Due to low task performance, missing data or low quality of pupil data, four participants were excluded from Exp 2 and six participant from Exp 3 (see below), thus the final sample size was N = 67 (44 women; Mage= 22.00 years, SDage= 1.81, range: 18-26) in Exp 2 and N = 33 (24 women; Mage= 21.21 years, SDage= 1.78, range: 19 – 26) in Exp 3. The experiments were approved by the United Ethical Review Committee for Research in Psychology (Hungary) and were carried out in accordance with the Code of Ethics of the Word Medical Association (Declaration of Helsinki) for experiments involving humans.
Stimuli
We adapted the stimulus set from Bailey and colleagues73. The authors created eight stories of everyday activities (e.g. a mother and a child visiting an aquarium; a family preparing for a camping trip). Each story was designed to contain narrative shifts: in four sentences, there was a change in the identity of the character (character shift sentences). In further four sentences, the spatial location changed (spatial shift sentences). As a control condition, the authors defined four sentences in each story, in which no shift occurred (no shift sentences).
To adapt these stories to Hungarian, first, the eight stories were translated to Hungarian by a professional translator. After the translation, one of the authors (PP) reviewed all stories, and the translated versions were finalized after discussing all open questions regarding terminology and sentence formulation. Minor changes in content were required due to cultural differences (e.g. in one of the original stories, an American football game was mentioned, whereas in the Hungarian story, this was modified to a soccer game). Furthermore, in the original study, the stories were shown on a computer screen. To avoid artefacts in pupil size measurement due to visual processing, we opted for auditory presentation. The stories were read out by a female narrator, and we recorded her voice. These recordings were then played for the participants, who listened it through earphones (Exp 2-3) or the microphone of their computer (Exp 1).
To test whether the narrative shifts are identified as event boundaries also in the Hungarian translations of the texts, we conducted a pilot experiment (N = 32), in which participants listened to all eight stories created by Bailey and colleagues73. Participants were instructed (1) to memorize spatial locations and characters for later memory test, and (2) to indicate with a single key press if they identified an event boundary (i.e. event segmentation behavior). We found that location and character shifts were more often associated with event segmentation behavior, as compared to those sentences, which Bailey and colleagues73 used as control text locations without narrative shifts (see Section 1 in supplementary material for description and results of the pilot study). We selected those four texts, in which the predefined spatial/character shifts most consistently triggered key-presses, and these stories were used in all the three experiments (with respect to their topic, the selected stories are referred to as “aquarium”, “hospital”, “castle”, and “camping”).

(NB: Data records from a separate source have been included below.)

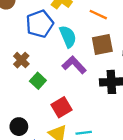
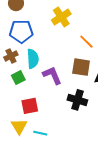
blue pentagon: (40, 24) -> (21, 31), moved
cyan semicircle: (68, 36) -> (33, 59), moved

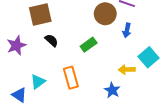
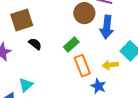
blue arrow: (127, 30) -> (107, 27), size x1.6
orange rectangle: (71, 78) -> (82, 66), moved

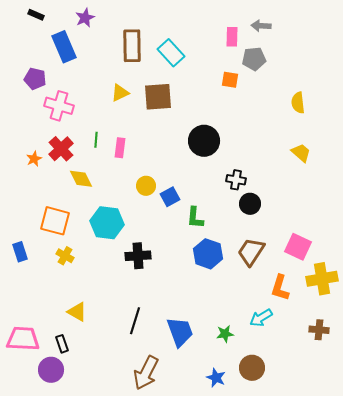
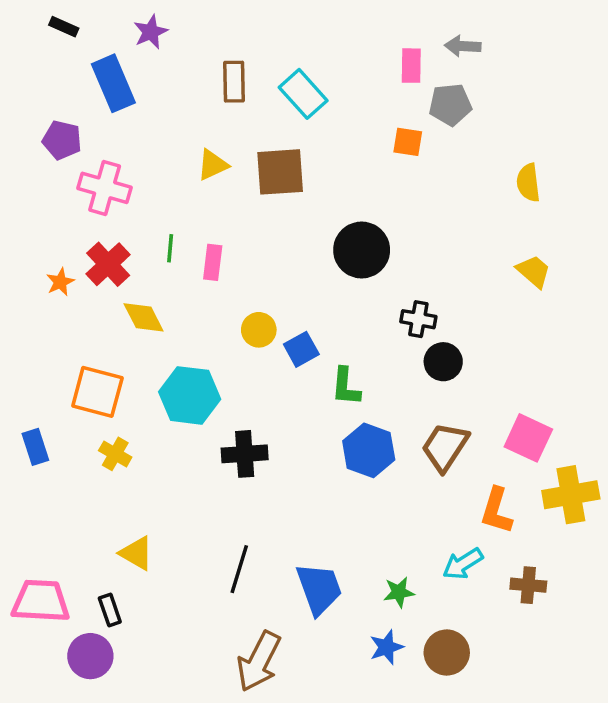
brown rectangle: (132, 46) -> (234, 82), size x0.7
brown cross: (319, 330) -> (528, 585), moved
blue star: (216, 378) -> (386, 647), moved, turned 30

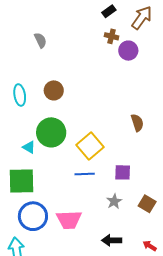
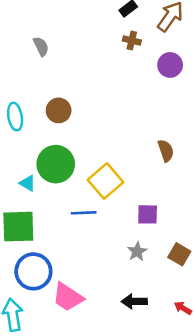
purple circle: (128, 51) -> (170, 65), moved
blue line: (85, 174) -> (84, 213), moved
pink trapezoid: (69, 220) -> (68, 297), moved, turned 36

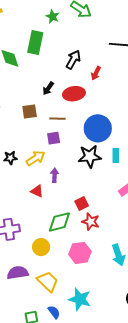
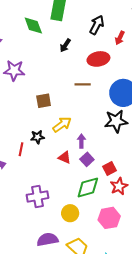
black arrow: (48, 88) -> (65, 45), moved
brown square: (30, 111) -> (44, 101), moved
purple square: (54, 138) -> (87, 159), moved, turned -32
black star: (10, 158) -> (37, 137), moved
red star: (91, 222) -> (119, 186), turned 30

To test memory for the stories in Exp 1-2, we created seven questions with respect to each story. These questions focused on specific characters and spatial locations (e.g. “Where did they stop the car”? “What kind of phobia does Julia have?”).
To test memory in Exp 3 with a forced choice recognition task, we created 41 sentence pairs. One of the sentences was always a boundary sentence taken from one of the stories, whereas the other sentence was a slightly modified version of it: always one specific word or phrase was changed, which slightly changed the sentence without significantly affecting the meaning of the sentence (e.g. ‘That day they visited a medieval castle, which was Stephen's idea’. vs. ‘That day they visited a ruined castle, which was Stephen's idea’).

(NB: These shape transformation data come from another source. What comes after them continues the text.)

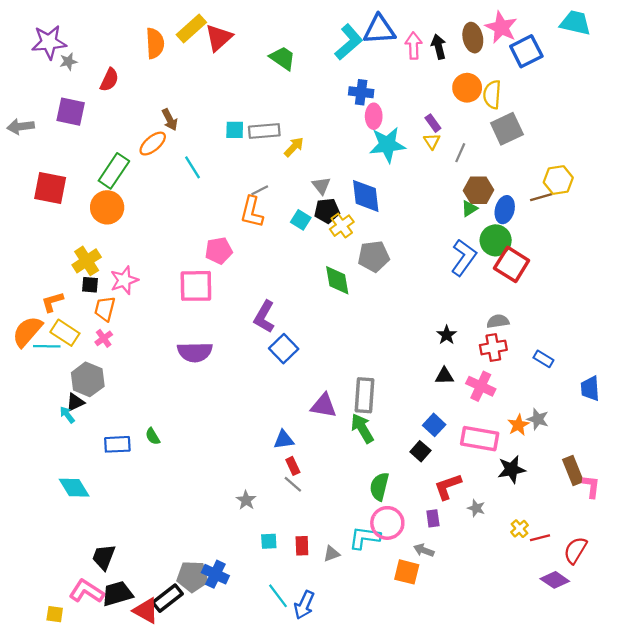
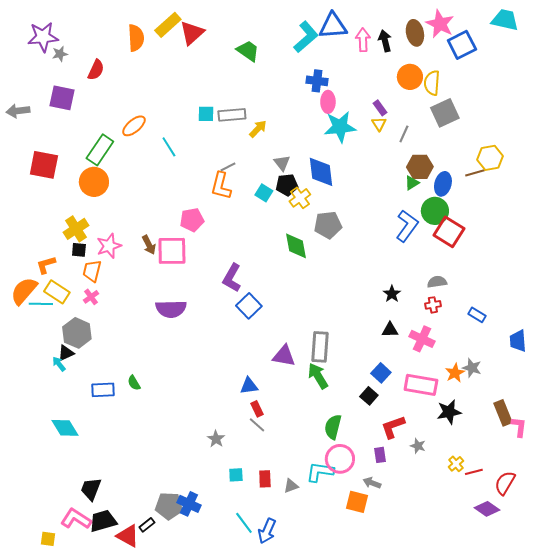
brown arrow: (170, 120) -> (149, 245), moved
red cross: (493, 347) -> (433, 305), size x0.7
black rectangle: (167, 598) -> (147, 525), size x0.6

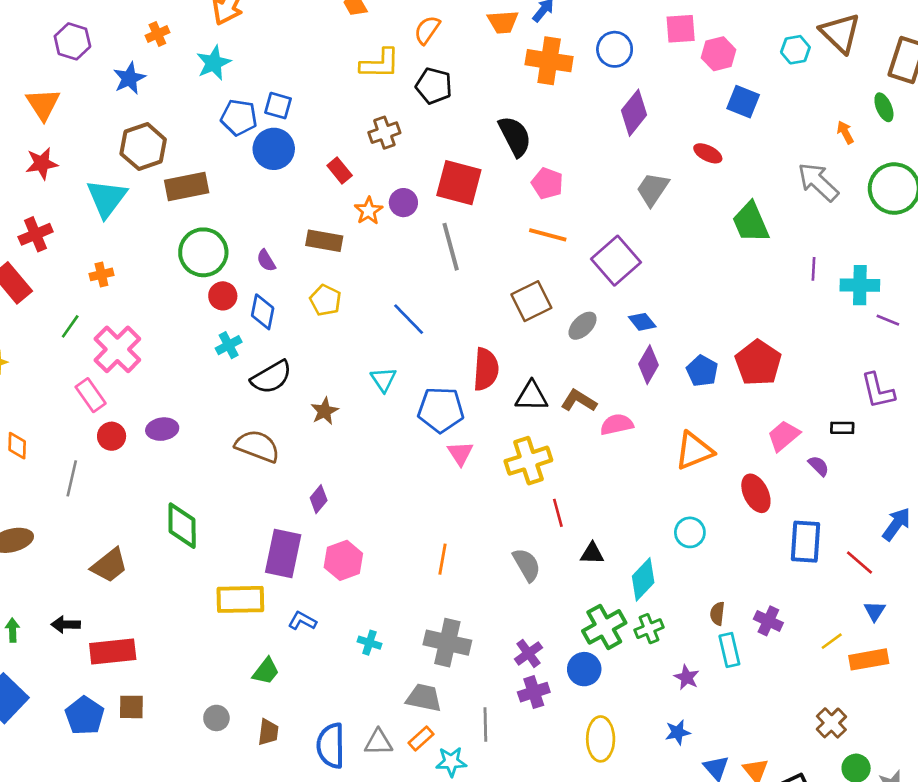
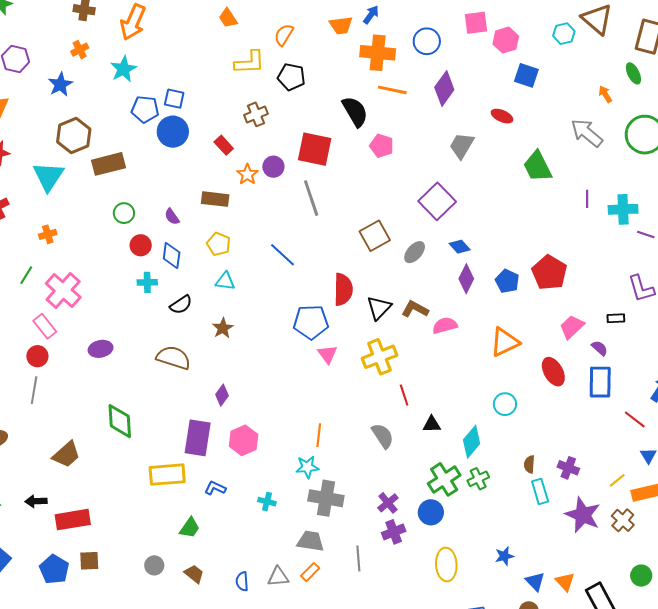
orange line: (548, 235) -> (392, 90), moved
green circle: (203, 252) -> (124, 213), size x0.6
cyan cross: (229, 345) -> (147, 282), turned 30
black semicircle: (271, 377) -> (181, 305), size x0.7
cyan triangle: (383, 379) -> (225, 281), moved, turned -45
black triangle: (532, 396) -> (379, 308), turned -44
red circle: (112, 436) -> (37, 356), moved
blue rectangle: (805, 542) -> (600, 382), moved
purple star: (687, 677) -> (583, 515), moved, size x1.8
brown cross: (831, 723) -> (623, 520), moved
brown trapezoid: (268, 732) -> (194, 574), turned -55
blue semicircle: (331, 746) -> (242, 581), size x0.6
cyan star: (451, 762) -> (307, 467), moved

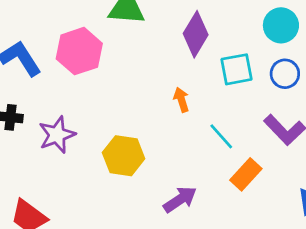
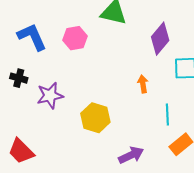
pink hexagon: (79, 51) -> (75, 38), size x0.7
cyan line: (221, 136) -> (167, 115), turned 30

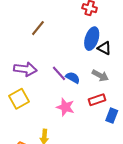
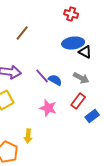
blue ellipse: (92, 39) -> (73, 43), turned 65
red rectangle: (97, 100) -> (78, 101), turned -35
blue rectangle: (112, 116) -> (92, 116), turned 32

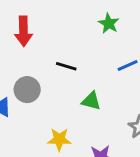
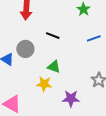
green triangle: (91, 101) -> (54, 67), moved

The supplementary material contains the text of all stories (Section 4) and the memory tests as well (Section 5).
Design
In Experiment 1-3, we used the four stories chosen during the piloting work (see above). The order of presentation was counterbalanced: that is, for different participants, the stories were presented in a different order, and each story was presented in each position approximately the same number of times. Thus the mean serial positions of the stories were similar in Exp 1 (aquarium: M = 2.5; hospital: M = 2.5; castle: M = 2.61; camping: M = 2.38), Exp 2 (aquarium: M= 2.52; hospital: M = 2.48; castle: M = 2.49; camping: M = 2.51), and Exp 3 (aquarium: M = 2.49; hospital: M = 2.51; castle: M = 2.54; camping: M = 2.46).
In Exp 1-2, immediately after listening to each story, participants’ memory for the previously heard story was tested. In Exp 3, participants took part in a forced choice recognition task after listening to all four stories. During this task, we presented participants a series of sentence pairs. One of the sentences was always presented previously in a boundary location, whereas the other sentence was a slightly modified version of this sentence. Participants had to select the previously heard sentence.
Procedure
The pilot study and Exp 1 was conducted online. Presentation of the stories/questions and the administration of the responses were programmed using the computer presentation software Psychopy80, and hosted online using the Pavlovia software (https://pavlovia.org). Each story and the related memory test were programmed as separate tasks. The research assistant contacted the participants using online chat applications and sent the web-links related to the different stories in the predefined order of the pseudorandomization (see above). At the beginning of each task, the instruction was presented on the computer screen, and it was also explained by the experimenter. Participants were told that they would listen to everyday stories. They were instructed to try to memorize the stories, because they would get questions regarding the characters and locations of the stories. Besides, they were also asked to segment the stories to meaningful events by indicating event boundaries with pressing the SPACE key on the keyboard (see Section 6 of the supplementary material for the full instruction). Participants conducted the tasks on their own laptop or PC.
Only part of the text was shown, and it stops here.